Stored data entries:
____________________

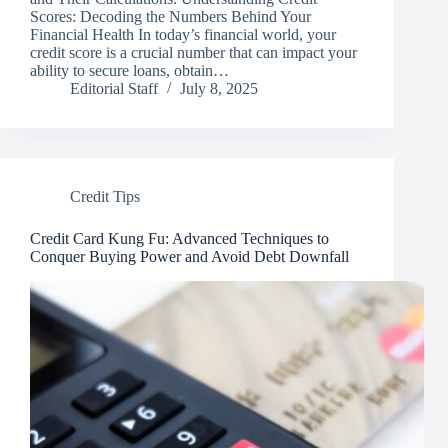
Scores: Decoding the Numbers Behind Your
Financial Health In today’s financial world, your
credit score is a crucial number that can impact your
ability to secure loans, obtain…
Editorial Staff
July 8, 2025
Credit Tips
Credit Card Kung Fu: Advanced Techniques to
Conquer Buying Power and Avoid Debt Downfall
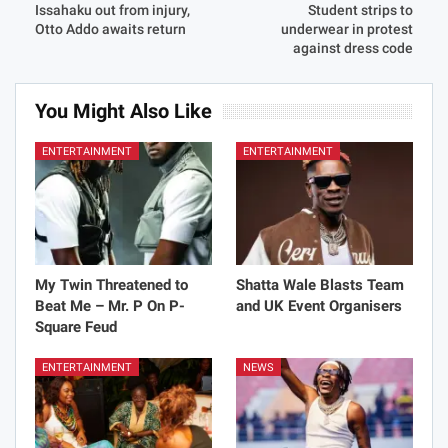
Issahaku out from injury,
Student strips to
Otto Addo awaits return
underwear in protest
against dress code
You Might Also Like
ENTERTAINMENT
ENTERTAINMENT
My Twin Threatened to
Shatta Wale Blasts Team
Beat Me – Mr. P On P-
and UK Event Organisers
Square Feud
ENTERTAINMENT
NEWS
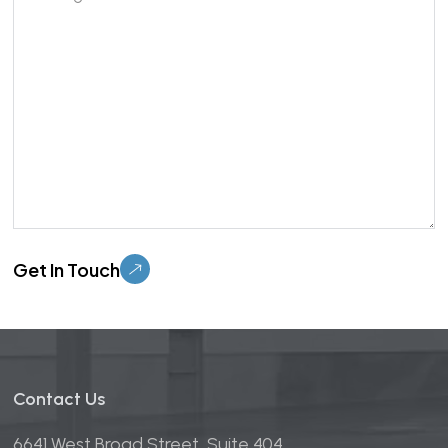
Please leave this field empty.
Contact Us
6641 West Broad Street, Suite 404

____________________

- TASK DETAILS
Pictures aside, give the data again exactly as it appears.

- SOLUTION TO THE PROBLEM
Scores: Decoding the Numbers Behind Your
Financial Health In today’s financial world, your
credit score is a crucial number that can impact your
ability to secure loans, obtain…
Editorial Staff
July 8, 2025
Credit Tips
Credit Card Kung Fu: Advanced Techniques to
Conquer Buying Power and Avoid Debt Downfall
Issahaku out from injury,
Student strips to
Otto Addo awaits return
underwear in protest
against dress code
You Might Also Like
ENTERTAINMENT
ENTERTAINMENT
My Twin Threatened to
Shatta Wale Blasts Team
Beat Me – Mr. P On P-
and UK Event Organisers
Square Feud
ENTERTAINMENT
NEWS
Please leave this field empty.
Contact Us
6641 West Broad Street, Suite 404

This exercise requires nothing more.